--- Information shown Enclosed Below ---
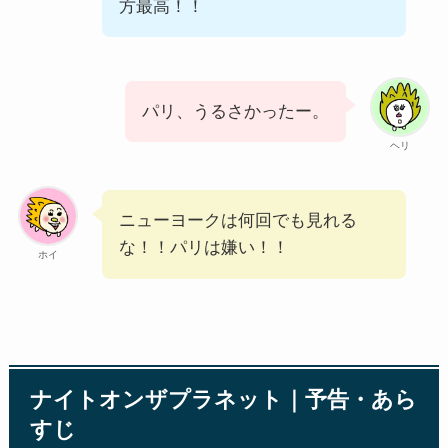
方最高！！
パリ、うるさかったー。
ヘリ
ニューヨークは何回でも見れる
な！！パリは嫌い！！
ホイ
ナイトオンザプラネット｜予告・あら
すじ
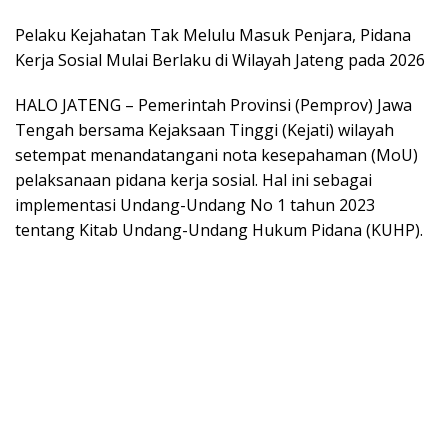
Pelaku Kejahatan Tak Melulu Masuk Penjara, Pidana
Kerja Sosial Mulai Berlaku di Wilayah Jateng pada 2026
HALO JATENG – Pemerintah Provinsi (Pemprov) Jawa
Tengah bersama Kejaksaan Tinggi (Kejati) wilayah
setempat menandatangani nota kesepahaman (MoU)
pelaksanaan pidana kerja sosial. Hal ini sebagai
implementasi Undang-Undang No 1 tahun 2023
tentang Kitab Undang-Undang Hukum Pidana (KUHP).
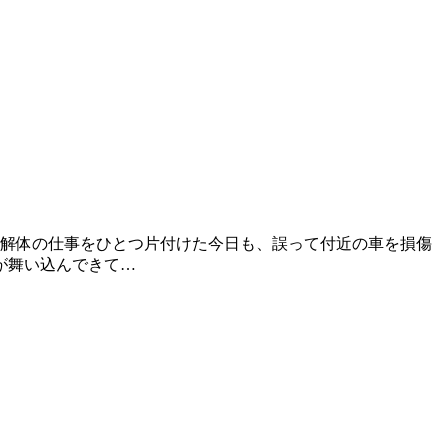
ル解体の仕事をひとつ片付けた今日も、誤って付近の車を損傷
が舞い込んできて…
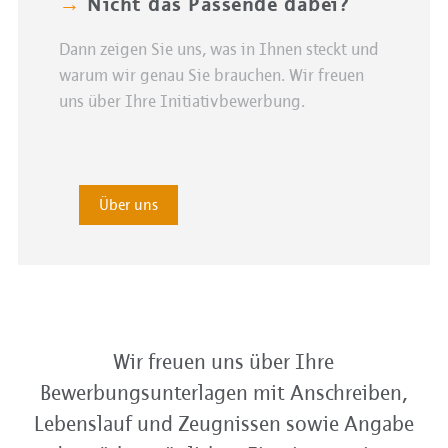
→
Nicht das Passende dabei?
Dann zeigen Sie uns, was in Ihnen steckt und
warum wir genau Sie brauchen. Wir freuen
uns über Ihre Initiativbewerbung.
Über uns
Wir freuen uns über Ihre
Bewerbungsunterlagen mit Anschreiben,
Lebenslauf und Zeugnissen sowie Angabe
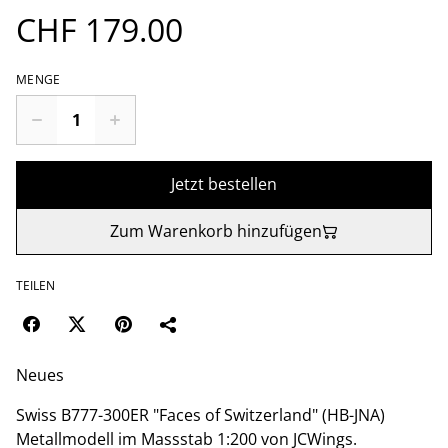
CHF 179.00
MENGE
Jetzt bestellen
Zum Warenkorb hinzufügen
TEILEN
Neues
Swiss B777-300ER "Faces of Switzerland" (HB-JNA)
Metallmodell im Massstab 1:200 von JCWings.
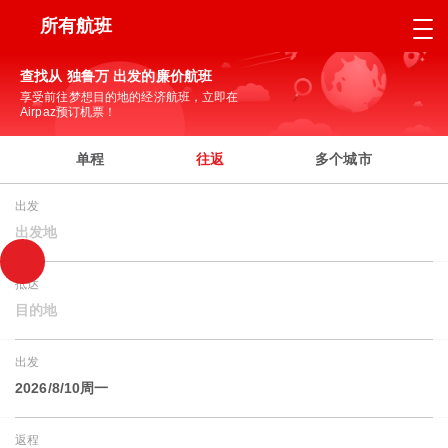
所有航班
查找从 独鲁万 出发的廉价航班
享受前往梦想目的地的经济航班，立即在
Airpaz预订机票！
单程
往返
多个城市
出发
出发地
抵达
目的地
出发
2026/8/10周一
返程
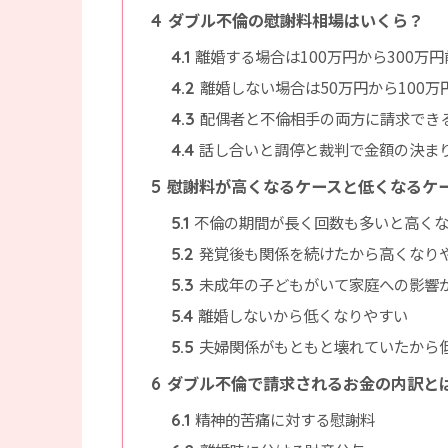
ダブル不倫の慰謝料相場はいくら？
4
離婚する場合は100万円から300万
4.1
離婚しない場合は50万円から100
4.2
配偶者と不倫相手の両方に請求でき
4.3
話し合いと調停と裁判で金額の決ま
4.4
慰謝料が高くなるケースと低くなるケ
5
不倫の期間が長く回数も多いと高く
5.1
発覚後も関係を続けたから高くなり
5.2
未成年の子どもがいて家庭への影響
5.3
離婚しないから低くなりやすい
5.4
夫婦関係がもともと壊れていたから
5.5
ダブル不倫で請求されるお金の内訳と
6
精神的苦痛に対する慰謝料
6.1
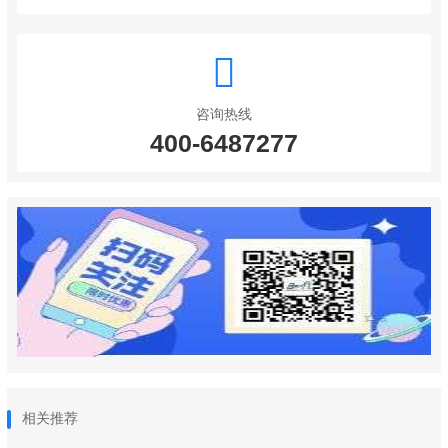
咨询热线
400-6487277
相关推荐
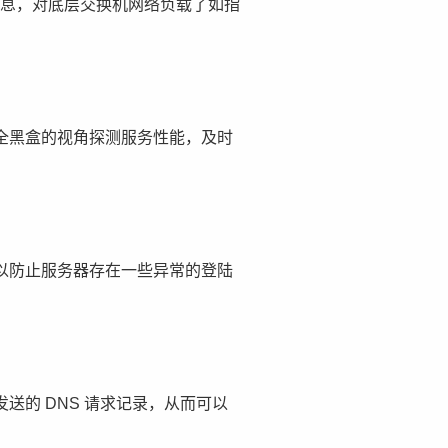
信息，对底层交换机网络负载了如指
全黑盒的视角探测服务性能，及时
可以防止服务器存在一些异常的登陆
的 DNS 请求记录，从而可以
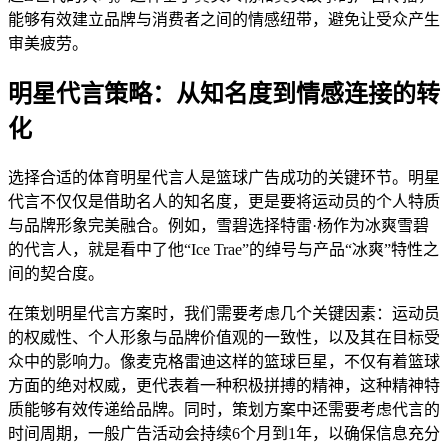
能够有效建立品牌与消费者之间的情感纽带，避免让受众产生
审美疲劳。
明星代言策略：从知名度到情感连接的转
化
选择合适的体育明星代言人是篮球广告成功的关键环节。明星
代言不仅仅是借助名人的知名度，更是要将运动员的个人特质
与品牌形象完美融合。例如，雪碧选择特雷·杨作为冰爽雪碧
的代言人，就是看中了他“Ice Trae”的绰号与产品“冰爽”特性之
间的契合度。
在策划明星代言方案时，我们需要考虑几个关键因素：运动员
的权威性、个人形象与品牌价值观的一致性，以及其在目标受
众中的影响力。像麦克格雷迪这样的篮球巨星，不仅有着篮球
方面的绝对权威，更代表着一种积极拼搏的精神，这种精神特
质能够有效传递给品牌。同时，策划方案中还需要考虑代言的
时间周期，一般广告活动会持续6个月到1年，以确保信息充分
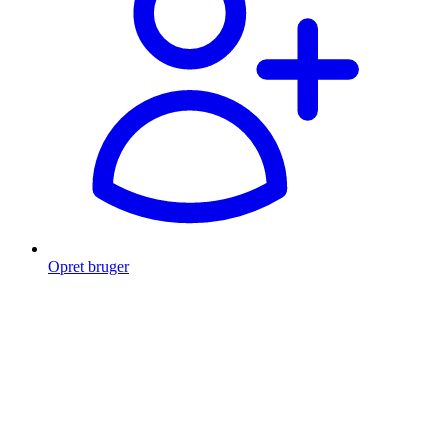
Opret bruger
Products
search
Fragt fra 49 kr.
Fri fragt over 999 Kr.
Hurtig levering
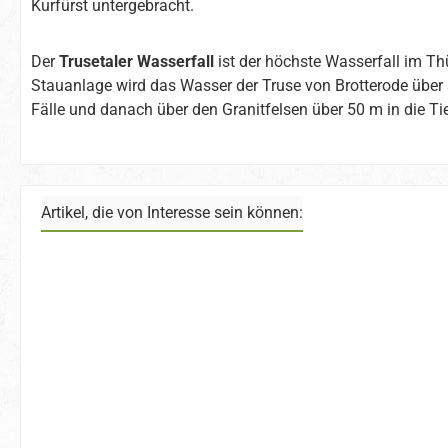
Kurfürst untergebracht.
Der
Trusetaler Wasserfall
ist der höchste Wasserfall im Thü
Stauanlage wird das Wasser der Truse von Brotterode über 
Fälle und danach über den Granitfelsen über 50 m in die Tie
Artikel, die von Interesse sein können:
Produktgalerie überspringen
--- End of Enclosed Information shown ---
--- Information shown Enclosed Below ---
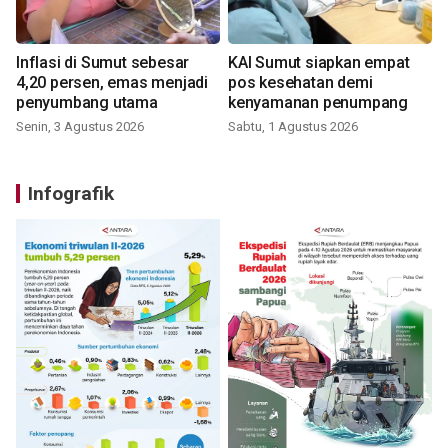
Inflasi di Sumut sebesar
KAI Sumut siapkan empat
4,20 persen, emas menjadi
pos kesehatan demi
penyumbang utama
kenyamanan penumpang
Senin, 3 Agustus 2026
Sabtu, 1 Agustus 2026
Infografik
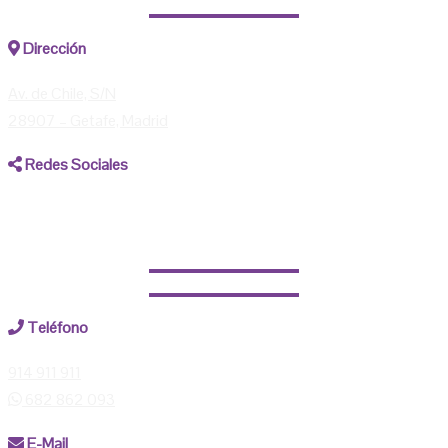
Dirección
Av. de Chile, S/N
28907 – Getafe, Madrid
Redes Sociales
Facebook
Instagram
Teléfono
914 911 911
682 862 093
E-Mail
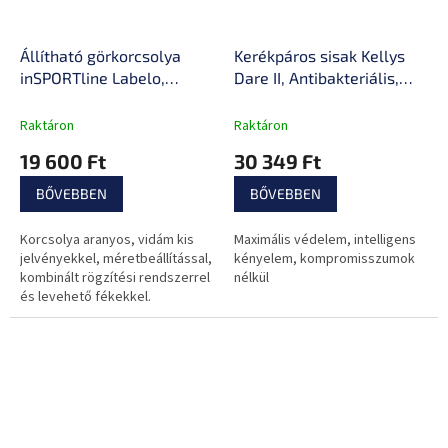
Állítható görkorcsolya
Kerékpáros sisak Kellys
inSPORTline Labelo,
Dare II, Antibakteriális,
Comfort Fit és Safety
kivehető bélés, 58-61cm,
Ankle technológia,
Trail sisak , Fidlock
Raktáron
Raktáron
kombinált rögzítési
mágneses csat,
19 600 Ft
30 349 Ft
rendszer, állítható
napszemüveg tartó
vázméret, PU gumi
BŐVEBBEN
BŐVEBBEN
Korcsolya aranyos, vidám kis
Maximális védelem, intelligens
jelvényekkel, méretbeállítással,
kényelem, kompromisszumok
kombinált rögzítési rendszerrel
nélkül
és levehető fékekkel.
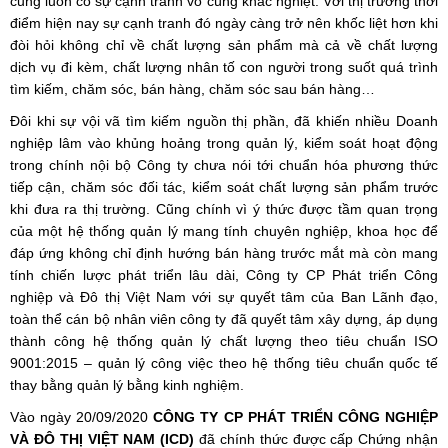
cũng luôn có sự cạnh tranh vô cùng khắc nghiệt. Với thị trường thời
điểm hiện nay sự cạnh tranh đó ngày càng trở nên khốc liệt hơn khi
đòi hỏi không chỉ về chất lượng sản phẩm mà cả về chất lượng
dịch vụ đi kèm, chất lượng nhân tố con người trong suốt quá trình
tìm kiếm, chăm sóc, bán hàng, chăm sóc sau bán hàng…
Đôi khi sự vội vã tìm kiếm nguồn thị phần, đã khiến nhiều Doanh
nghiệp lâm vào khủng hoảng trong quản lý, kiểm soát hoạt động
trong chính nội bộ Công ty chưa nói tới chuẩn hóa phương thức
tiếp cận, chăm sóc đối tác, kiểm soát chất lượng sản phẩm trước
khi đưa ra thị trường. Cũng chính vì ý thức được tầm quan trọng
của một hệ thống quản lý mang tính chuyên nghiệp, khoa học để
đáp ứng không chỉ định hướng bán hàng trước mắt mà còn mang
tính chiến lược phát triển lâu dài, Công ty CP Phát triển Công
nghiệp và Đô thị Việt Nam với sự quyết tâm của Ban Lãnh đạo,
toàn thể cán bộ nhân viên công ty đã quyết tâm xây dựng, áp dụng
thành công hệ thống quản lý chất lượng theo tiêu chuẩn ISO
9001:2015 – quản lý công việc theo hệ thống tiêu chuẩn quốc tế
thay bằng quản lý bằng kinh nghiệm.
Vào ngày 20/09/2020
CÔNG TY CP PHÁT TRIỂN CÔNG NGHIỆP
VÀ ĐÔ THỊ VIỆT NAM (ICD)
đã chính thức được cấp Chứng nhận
--- End of Enclosed Information shown ---
Assignment: Search the data above for "phẩm" and copy every line where it turns up.

Expected output:
đòi hỏi không chỉ về chất lượng sản phẩm mà cả về chất lượng
tiếp cận, chăm sóc đối tác, kiểm soát chất lượng sản phẩm trước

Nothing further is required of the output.